Premium
PACPX ‐ a substituted xanthine ‐ antagonizes both the A 1 and A 2 subclasses of the P 1 ‐purinoceptor: antagonism of the A 2 subclass is competitive but antagonism of the A 1 subclass is not
Author(s) -
Burnstock Geoffrey,
Hoyle Charles H.V.
Publication year - 1985
Publication title -
british journal of pharmacology
Language(s) - English
Resource type - Journals
SCImago Journal Rank - 2.432
H-Index - 211
eISSN - 1476-5381
pISSN - 0007-1188
DOI - 10.1111/j.1476-5381.1985.tb08859.x
Subject(s) - antagonism , xanthine , chemistry , stereochemistry , biochemistry , receptor , enzyme
1 1,3‐Dipropyl‐8‐(2‐amino‐4‐chlorophenyl)xanthine (PACPX) was examined for its ability to antagonize adenosine acting on the A 1 and A 2 subclasses of the P 1 ‐purinoceptor.

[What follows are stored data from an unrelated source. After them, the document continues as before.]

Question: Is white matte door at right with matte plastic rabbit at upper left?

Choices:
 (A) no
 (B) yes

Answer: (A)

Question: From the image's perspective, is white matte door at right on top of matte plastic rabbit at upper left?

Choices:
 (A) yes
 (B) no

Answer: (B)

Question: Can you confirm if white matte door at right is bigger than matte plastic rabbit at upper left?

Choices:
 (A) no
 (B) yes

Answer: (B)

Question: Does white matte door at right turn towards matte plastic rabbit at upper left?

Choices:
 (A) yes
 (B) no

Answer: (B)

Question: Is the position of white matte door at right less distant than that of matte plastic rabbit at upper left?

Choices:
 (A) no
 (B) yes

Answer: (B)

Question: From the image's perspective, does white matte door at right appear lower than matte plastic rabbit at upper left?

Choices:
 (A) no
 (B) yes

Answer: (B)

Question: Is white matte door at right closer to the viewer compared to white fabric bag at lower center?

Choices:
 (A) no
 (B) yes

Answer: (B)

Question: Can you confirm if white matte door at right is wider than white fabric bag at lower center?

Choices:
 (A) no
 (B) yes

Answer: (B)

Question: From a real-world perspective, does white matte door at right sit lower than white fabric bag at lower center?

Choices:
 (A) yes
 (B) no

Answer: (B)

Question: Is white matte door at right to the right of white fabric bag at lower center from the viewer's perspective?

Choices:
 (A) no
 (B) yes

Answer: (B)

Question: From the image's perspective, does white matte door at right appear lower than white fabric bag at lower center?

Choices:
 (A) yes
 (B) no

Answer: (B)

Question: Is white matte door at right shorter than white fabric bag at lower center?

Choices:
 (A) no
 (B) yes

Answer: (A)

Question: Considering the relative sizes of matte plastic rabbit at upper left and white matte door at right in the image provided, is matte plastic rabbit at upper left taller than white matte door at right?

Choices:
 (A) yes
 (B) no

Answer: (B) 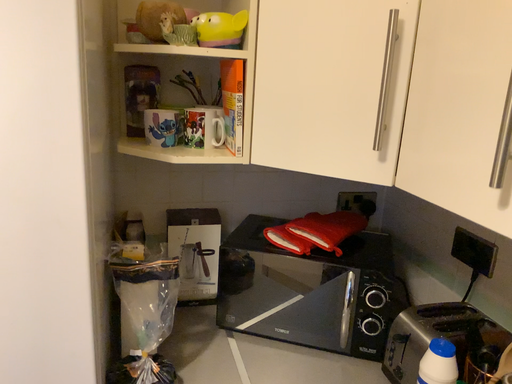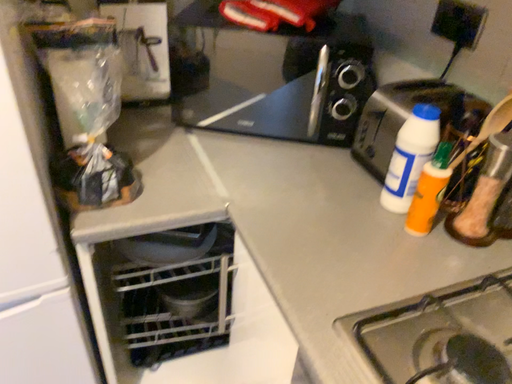 Question: Which way did the camera rotate in the video?

Choices:
 (A) rotated right
 (B) rotated left

Answer: (A) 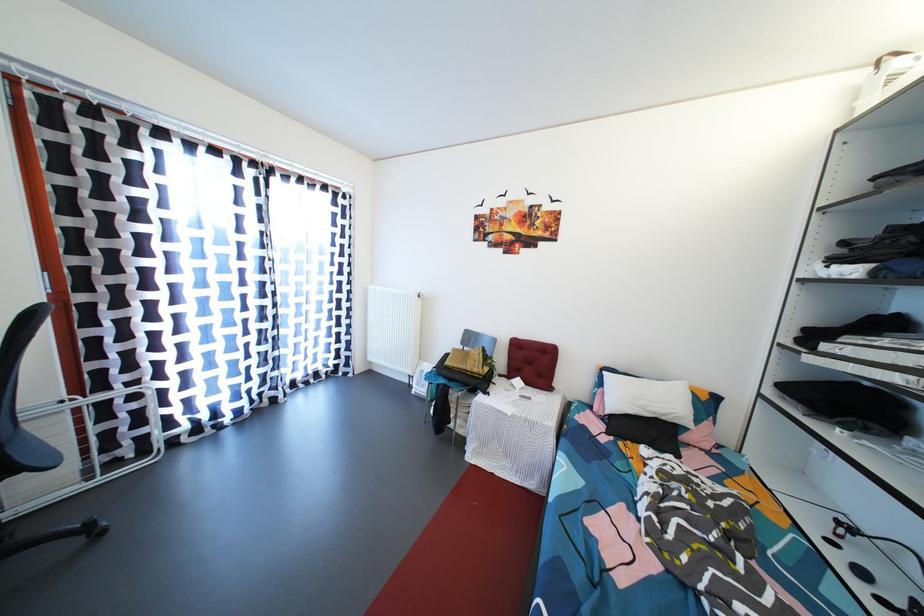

A 1 ‐purinoceptors were studied in the isolated, driven left atria of the guinea‐pig, and A 2 ‐purinoceptors in the isolated, carbachol‐contracted taenia coli of the guinea‐pig. 2 PACPX antagonized the actions of adenosine in both types of preparation and was a more potent antagonist than 8‐phenyltheophylline. 3 The antagonism at the A 2 ‐purinoceptor was competitive with a pA 2 of 5.95. 4 The antagonism at the A 1 ‐purinoceptor was not competitive, although antagonism at the A 1 ‐purinoceptor was greater than that at the A 2 ‐purinoceptor, based on a comparison of pD 2 values. 5 The manner of antagonism of PACPX on the A 1 ‐purinoceptors of the heart was different from that found for the A 1 ‐receptors in bovine brain, implying that there is a fundamental difference between these central and peripheral A 1 subclasses of P 1 ‐purinoceptor.